#### [TASK TO COMPLETE]
Below are the records; tally the lines that include "speichern" and report only the total.
[RECORDS FOR THE EXERCISE]
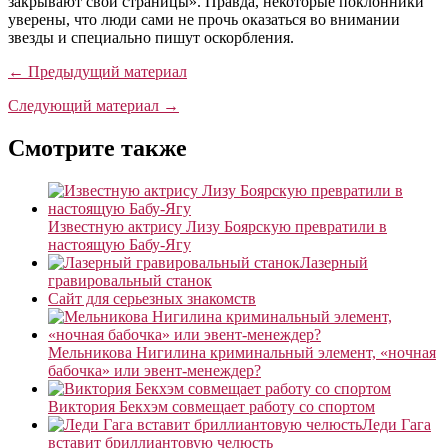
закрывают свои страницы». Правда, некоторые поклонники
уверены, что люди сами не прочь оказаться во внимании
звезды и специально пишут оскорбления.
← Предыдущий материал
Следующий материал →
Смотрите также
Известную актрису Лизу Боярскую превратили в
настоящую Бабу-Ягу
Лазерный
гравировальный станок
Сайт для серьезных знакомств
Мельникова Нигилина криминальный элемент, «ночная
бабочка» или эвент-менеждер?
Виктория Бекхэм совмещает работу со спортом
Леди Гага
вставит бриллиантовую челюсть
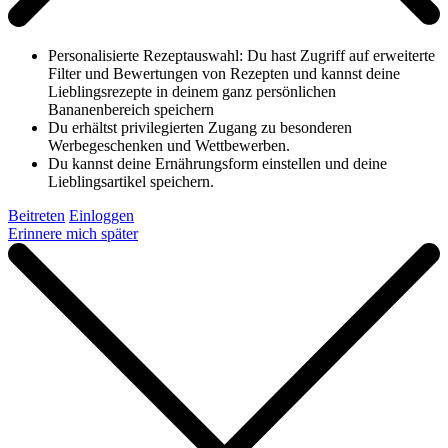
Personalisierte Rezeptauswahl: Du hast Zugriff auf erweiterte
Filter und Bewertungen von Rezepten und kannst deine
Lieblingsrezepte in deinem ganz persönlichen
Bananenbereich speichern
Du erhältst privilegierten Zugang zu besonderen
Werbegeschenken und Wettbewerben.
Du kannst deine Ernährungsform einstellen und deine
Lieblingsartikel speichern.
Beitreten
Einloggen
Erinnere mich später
[/RECORDS FOR THE EXERCISE]
[RECORDS FOR THE EXERCISE]
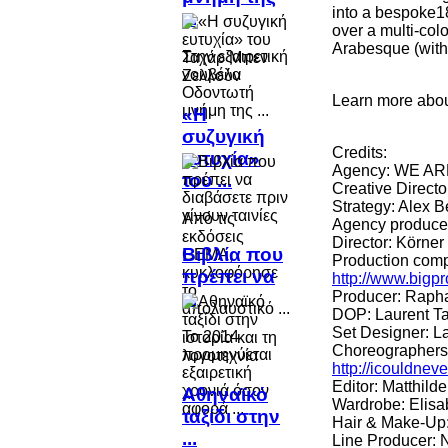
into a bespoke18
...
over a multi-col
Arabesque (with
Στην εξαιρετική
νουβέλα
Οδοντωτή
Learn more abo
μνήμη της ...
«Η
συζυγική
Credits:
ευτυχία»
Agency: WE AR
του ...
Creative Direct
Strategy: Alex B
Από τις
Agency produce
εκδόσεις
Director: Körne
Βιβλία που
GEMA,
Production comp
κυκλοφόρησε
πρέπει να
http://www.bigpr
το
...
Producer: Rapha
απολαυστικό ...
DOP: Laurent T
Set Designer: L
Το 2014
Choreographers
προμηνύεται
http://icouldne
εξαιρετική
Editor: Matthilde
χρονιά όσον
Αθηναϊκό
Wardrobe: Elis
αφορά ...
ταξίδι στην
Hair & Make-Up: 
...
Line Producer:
[/RECORDS FOR THE EXERCISE]
#### [RESULT FOR THIS TASK]
2